• _Exercise instructions_
Where a line below holds the string "MarcusCalhoun", copy that line.

• _Records to use_
#####

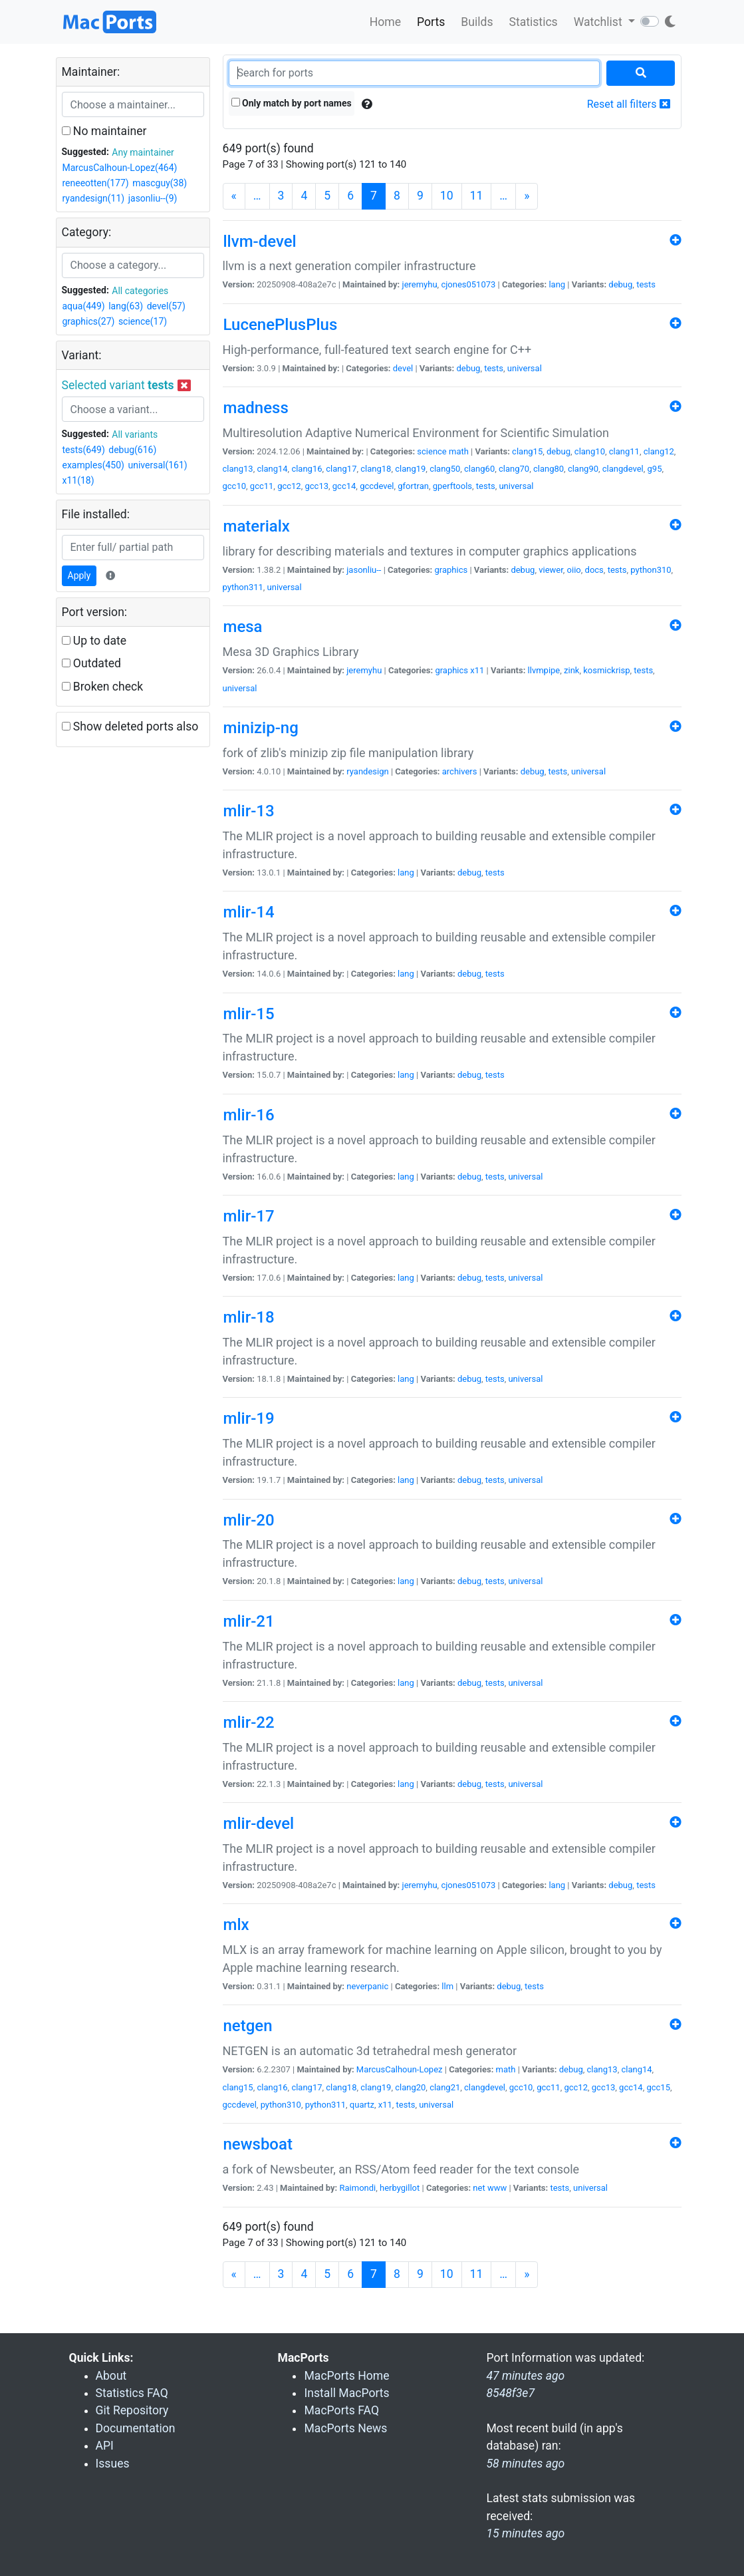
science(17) (142, 321)
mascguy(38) (159, 183)
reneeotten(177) (95, 183)
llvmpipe (544, 670)
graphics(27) (88, 321)
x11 (477, 670)
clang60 (479, 469)
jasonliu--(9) (153, 198)
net (479, 2188)
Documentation (136, 2428)
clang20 (410, 2087)
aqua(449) (83, 306)
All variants (135, 434)
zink (571, 670)
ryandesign (367, 771)
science (431, 451)
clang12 (659, 451)
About (111, 2375)
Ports (431, 22)
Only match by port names (291, 103)
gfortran (413, 486)
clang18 (375, 469)
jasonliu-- (363, 570)
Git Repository (132, 2410)
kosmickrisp (606, 670)
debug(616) (132, 449)
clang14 (272, 469)
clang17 (341, 469)
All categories (140, 290)
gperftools (452, 486)
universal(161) (157, 465)
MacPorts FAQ (341, 2410)
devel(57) (166, 306)
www (497, 2188)
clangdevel (623, 469)
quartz (362, 2105)
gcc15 (658, 2087)
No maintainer (104, 131)
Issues (113, 2463)
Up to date (94, 640)
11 (476, 195)
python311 (243, 587)
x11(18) (78, 480)
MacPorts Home (346, 2375)
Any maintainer (143, 152)
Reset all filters (628, 104)
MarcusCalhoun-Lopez (399, 2069)
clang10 (589, 451)
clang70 (514, 469)
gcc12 (289, 486)
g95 (655, 469)
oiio (574, 570)
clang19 (410, 469)
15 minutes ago (525, 2533)
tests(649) (83, 449)
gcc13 (316, 486)
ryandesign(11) (93, 198)
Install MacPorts (346, 2393)
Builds (477, 22)
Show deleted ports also (130, 726)
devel (403, 368)
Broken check (103, 686)
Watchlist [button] (599, 22)
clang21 (445, 2087)
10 (446, 195)
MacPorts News (345, 2428)
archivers (459, 771)
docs (594, 570)
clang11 (624, 451)
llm (447, 1986)
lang (557, 284)
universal (524, 368)
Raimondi (358, 2188)
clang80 (548, 469)
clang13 (238, 469)
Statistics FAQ (132, 2393)
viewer (551, 570)
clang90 (583, 469)
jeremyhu (419, 284)
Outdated (91, 663)
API (105, 2445)
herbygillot (400, 2188)
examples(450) (93, 465)
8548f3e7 (510, 2393)
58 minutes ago (525, 2463)
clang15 (527, 451)
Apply (79, 575)
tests (646, 284)
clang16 (306, 469)
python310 (650, 570)
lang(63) (125, 306)
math (459, 451)
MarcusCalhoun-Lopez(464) (120, 167)
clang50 (445, 469)
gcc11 (262, 486)
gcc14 (344, 486)
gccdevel (377, 486)
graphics (451, 570)
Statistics (533, 22)
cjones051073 (468, 284)
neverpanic (367, 1986)
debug (620, 284)
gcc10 (235, 486)
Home (385, 22)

#####

• _Solution to the exercise_
MarcusCalhoun-Lopez (399, 2069)
MarcusCalhoun-Lopez(464) (120, 167)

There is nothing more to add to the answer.